Another player the Browns showed interest in was Arizona State defensive tackle Renell Wren. He totaled just 14.5 tackles for loss and three sacks in his college career, but has elite size and athleticism. At the Scouting Combine, he measured in at 6’5″ 318lbs and his athletic testing included a 32″ vertical jump and a 118″ broad jump (tied for second among DL).

His first step is elite and he has shown immense power. His hand usage, pad level, and overall technique needs plenty of work, but he has the potential to be a great all-around DT, and will have a fantastic mentor in Pro Bowler Geno Atkins.

2. Possible panic leads to a massive reach

With Tyler Eifert no longer able to be relied upon due to consistent injuries, the Bengals needed a tight end, and Alabama’s Irv Smith Jr. appeared to be the perfect fit. He offered good athleticism, pass-catching ability, and blocking prowess. A projected second-round pick, it looked like Cincinnati was going to be able to select Smith at 52, but the Minnesota Vikings chose him two spots ahead at 50.

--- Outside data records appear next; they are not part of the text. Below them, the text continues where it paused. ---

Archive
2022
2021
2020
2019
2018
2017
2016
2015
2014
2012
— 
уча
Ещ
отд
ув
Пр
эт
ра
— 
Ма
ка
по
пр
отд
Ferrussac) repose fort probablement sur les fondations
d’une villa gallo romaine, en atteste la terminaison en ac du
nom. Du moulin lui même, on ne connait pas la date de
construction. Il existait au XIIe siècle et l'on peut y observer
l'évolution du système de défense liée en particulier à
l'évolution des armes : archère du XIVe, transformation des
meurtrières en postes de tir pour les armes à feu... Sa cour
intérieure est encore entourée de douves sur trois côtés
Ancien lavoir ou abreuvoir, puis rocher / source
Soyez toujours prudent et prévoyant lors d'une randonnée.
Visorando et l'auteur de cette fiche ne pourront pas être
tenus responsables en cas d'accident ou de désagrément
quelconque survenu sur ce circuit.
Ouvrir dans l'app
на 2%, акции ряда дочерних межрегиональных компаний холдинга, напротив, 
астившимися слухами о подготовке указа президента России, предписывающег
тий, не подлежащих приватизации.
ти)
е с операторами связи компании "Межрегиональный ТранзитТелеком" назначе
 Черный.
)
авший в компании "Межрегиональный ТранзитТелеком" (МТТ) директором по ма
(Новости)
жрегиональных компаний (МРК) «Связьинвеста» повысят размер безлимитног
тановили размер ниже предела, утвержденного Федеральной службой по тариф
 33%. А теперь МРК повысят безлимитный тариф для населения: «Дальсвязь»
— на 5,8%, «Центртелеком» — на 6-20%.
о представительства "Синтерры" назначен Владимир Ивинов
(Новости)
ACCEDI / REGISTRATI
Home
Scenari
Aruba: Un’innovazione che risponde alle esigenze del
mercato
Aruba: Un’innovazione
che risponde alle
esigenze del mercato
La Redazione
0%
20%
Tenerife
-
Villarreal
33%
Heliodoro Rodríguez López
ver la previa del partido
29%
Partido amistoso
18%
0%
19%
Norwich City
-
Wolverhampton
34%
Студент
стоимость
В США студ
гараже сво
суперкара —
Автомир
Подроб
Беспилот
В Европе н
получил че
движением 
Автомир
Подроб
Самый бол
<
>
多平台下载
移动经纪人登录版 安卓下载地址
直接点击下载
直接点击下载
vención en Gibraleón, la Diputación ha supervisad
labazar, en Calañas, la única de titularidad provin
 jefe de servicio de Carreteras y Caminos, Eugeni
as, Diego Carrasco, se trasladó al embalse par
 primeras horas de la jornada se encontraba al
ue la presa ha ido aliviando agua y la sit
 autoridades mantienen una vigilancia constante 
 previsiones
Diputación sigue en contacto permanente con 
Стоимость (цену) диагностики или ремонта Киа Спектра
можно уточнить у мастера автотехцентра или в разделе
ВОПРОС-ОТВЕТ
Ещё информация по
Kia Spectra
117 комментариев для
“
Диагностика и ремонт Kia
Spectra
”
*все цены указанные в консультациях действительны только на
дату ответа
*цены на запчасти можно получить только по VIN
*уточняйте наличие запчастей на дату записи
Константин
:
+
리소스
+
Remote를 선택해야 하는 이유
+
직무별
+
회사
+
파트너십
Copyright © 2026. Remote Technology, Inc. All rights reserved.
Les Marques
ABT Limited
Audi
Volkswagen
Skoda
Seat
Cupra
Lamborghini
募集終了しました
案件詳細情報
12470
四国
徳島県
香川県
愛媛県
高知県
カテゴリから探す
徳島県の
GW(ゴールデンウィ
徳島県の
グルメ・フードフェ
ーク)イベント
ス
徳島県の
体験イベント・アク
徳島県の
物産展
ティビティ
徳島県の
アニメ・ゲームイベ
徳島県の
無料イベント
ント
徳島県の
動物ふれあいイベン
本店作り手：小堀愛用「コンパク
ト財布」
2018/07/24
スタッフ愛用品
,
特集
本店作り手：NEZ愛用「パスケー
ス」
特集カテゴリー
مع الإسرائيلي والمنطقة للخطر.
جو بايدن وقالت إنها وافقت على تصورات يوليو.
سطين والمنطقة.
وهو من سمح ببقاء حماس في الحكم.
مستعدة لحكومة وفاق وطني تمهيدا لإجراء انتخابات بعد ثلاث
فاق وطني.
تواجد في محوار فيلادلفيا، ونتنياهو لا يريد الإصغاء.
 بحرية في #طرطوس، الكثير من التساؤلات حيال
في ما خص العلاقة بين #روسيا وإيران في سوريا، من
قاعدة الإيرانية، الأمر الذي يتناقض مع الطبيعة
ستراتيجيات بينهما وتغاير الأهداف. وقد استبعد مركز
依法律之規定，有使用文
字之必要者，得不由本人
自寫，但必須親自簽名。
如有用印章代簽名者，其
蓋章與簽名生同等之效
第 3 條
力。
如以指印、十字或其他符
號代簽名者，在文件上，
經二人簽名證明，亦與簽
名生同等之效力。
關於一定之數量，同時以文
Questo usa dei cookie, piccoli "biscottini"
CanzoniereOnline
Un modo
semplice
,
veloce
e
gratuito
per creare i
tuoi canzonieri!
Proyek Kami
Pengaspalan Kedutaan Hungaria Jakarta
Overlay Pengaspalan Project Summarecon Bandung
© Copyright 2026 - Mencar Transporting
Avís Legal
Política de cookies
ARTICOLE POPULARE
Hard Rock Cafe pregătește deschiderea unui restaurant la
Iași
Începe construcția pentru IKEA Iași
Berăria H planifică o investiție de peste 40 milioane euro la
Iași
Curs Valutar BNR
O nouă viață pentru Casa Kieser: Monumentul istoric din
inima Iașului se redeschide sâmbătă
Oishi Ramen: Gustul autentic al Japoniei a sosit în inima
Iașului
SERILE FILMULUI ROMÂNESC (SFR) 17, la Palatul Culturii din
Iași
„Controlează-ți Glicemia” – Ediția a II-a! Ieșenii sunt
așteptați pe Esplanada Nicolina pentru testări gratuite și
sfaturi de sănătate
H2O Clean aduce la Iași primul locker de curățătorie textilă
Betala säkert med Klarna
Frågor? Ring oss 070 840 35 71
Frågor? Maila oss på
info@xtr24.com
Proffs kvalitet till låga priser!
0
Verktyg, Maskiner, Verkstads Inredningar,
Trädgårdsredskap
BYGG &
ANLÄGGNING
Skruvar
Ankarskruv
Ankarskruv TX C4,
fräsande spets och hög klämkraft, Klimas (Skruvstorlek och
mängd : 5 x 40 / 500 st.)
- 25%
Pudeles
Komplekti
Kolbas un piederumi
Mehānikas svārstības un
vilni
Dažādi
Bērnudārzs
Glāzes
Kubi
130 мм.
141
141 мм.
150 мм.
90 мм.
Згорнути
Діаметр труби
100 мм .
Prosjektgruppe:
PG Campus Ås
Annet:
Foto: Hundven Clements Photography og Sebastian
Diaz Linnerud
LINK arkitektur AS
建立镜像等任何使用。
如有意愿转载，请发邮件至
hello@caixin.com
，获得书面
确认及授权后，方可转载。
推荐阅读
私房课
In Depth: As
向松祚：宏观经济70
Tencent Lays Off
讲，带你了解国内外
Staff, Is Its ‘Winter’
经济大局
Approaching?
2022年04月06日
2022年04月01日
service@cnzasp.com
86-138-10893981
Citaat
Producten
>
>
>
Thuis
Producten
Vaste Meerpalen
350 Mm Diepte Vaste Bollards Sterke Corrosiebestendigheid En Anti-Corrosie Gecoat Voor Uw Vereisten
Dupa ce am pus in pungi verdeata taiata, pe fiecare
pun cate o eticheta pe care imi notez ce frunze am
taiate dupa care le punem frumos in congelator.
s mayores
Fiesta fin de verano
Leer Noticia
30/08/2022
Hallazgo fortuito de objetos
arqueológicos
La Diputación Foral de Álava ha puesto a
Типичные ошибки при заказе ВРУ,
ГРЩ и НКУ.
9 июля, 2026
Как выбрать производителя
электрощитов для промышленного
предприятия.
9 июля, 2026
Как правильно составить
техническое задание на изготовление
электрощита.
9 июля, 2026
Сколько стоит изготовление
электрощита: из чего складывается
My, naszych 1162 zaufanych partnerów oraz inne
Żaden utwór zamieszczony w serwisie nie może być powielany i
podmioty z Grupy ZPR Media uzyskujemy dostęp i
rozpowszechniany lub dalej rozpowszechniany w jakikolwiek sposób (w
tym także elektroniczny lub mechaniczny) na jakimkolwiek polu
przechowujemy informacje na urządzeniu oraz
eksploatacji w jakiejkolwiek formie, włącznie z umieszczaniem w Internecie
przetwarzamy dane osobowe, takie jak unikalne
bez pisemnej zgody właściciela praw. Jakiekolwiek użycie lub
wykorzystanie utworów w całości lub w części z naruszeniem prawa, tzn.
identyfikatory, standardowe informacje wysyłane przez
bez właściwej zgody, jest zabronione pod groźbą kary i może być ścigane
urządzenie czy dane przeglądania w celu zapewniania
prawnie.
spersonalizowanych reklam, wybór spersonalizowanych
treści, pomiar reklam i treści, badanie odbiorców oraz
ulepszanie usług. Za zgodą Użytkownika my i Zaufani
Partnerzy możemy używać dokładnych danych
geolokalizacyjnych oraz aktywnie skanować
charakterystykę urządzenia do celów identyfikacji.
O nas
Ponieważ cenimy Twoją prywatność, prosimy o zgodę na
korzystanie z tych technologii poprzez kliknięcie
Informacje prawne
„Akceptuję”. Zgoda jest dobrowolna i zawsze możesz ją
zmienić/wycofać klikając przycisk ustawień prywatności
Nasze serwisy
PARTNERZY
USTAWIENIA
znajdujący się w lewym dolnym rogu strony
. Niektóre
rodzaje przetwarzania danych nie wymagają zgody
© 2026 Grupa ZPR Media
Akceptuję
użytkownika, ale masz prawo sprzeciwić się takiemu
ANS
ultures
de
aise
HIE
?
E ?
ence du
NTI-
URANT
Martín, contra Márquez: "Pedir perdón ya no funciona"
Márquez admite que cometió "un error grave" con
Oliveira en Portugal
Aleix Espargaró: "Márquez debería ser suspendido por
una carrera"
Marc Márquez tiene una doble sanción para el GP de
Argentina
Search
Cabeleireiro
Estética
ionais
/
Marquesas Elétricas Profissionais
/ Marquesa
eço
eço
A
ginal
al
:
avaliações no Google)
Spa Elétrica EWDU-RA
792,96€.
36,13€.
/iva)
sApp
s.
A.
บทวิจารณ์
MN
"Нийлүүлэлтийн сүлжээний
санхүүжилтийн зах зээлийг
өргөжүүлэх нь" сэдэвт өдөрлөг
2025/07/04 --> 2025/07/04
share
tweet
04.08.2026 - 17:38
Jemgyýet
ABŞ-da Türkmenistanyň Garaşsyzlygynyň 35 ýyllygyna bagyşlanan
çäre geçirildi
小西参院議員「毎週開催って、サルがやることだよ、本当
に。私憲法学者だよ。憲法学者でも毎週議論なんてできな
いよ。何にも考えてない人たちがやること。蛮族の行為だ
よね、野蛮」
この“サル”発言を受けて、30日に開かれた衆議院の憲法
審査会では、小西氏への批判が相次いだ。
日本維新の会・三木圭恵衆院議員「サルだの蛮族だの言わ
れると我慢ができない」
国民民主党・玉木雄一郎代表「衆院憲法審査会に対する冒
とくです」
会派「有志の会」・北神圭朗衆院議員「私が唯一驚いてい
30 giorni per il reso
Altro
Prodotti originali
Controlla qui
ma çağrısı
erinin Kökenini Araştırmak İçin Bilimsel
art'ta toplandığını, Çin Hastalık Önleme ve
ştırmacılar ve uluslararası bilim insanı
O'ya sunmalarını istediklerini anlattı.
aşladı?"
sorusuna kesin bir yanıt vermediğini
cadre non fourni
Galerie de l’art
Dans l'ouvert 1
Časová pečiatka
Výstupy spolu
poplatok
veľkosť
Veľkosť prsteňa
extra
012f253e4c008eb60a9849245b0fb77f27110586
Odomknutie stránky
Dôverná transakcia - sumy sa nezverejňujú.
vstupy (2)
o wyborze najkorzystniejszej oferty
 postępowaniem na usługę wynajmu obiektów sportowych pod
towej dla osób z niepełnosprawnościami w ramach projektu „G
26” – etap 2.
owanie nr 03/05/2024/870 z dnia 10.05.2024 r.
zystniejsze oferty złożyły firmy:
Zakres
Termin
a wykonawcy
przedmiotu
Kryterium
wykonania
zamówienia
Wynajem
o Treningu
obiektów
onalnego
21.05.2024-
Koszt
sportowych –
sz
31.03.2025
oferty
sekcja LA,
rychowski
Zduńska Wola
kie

The Bengals did end up taking a tight end, going with Washington’s Drew Sample. The problem was that Sample was almost universally viewed as a Day 3 prospect. He had ideal size and physicality, but he lacked the agility and athleticism to be real pass-catching threat. Sample caught 46 passes for 487 yards and five touchdowns. Not in 2018, but in his entire career.

It’s possible that Sample becomes a better receiver in the NFL, but even head coach Zac Taylor admitted run blocking is his calling card. The problem is good run blockers can be found much later, like the seventh round, where the Detroit Lions took Isaac Nauta. The value here just wasn’t indicative of a second-round pick.

1. The safe pick was the right pick

While Cincy is banking on Sample becoming a better pro than college player, their first-round pick was just the opposite. Despite trading for Cordy Glenn last offseason and re-signing Bobby Hart to a $21 million contract, the Bengals selected Alabama left tackle Jonah Williams 11th overall.

Williams lacks ideal physical traits, but he is a technically refined player, and his preparation is unmatched; he even keeps an Excel speadsheet populated with pass-rush moves and tendencies of his opponents. Some analysts suggested that Williams move inside to guard because of his shorter arms, but it appears as if Cincinnati will keep him at tackle.

Williams may never be elite like his idol, former Brown and future first-ballot Hall of Famer Joe Thomas, but he should be a solid member of the offensive line for the next decade.